Generating and Visualizing Multivariate Data with R

February 25, 2016
By

(This article was first published on Revolutions, and kindly contributed to R-bloggers)

By Joseph Rickert

The ability to generate synthetic data with a specified correlation structure is essential to modeling work. As you might expect, R’s toolbox of packages and functions for generating and visualizing data from multivariate distributions is impressive. The basic function for generating multivariate normal data is mvrnorm() from the MASS package included in base R, although the mvtnorm package also provides functions for simulating both multivariate normal and t distributions. (For tutorial on how to use R to simulate from multivariate normal distributions from first principles using some linear algebra and the Cholesky decomposition see the astrostatistics tutorial on Multivariate Computations.)
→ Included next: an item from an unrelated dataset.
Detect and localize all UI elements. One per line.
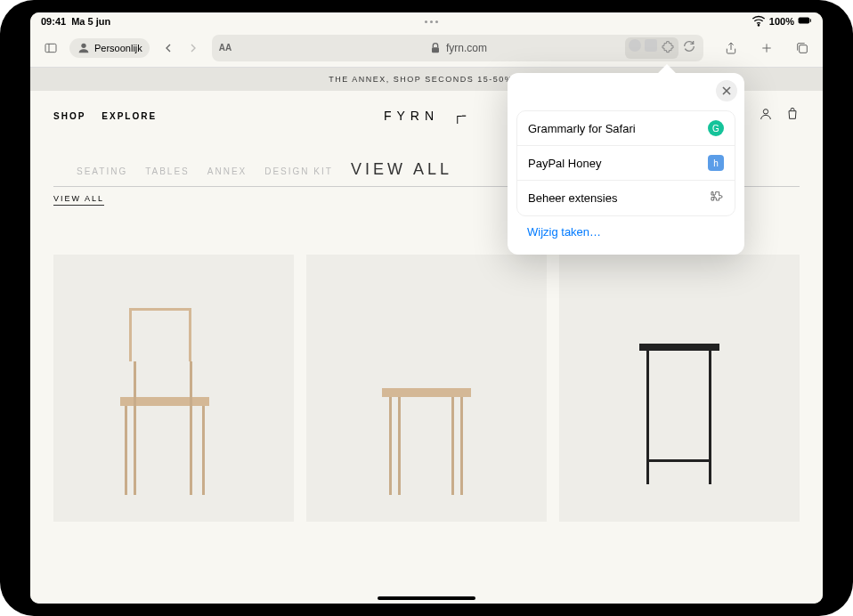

The following block of code generates 5,000 draws from a bivariate normal distribution with mean (0,0) and covariance matrix Sigma printed in code. The function kde2d(), also from the Mass package generates a two-dimensional kernel density estimation of the distribution's probability density function. 

# SIMULATING MULTIVARIATE DATA
# https://stat.ethz.ch/pipermail/r-help/2003-September/038314.html
# lets first simulate a bivariate normal sample
library(MASS)
# Simulate bivariate normal data
mu <- c(0,0)                         # Mean
Sigma <- matrix(c(1, .5, .5, 1), 2)  # Covariance matrix
# > Sigma
# [,1] [,2]
# [1,]  1.0  0.1
# [2,]  0.1  1.0
 
# Generate sample from N(mu, Sigma)
bivn <- mvrnorm(5000, mu = mu, Sigma = Sigma )  # from Mass package
head(bivn)                                      
# Calculate kernel density estimate
bivn.kde <- kde2d(bivn[,1], bivn[,2], n = 50)   # from MASS package

R offers several ways of visualizing the distribution. These next two lines of code overlay a contour plot on a "heat Map" that maps the density of points to a gradient of colors.

# Contour plot overlayed on heat map image of results
image(bivn.kde)       # from base graphics package
contour(bivn.kde, add = TRUE)     # from base graphics package

Bivn_contour

This plots the irregular contours of the simulated data. The code below which uses the ellipse() function from the ellipse package generates the classical bivariate normal distribution plot that graces many a textbook.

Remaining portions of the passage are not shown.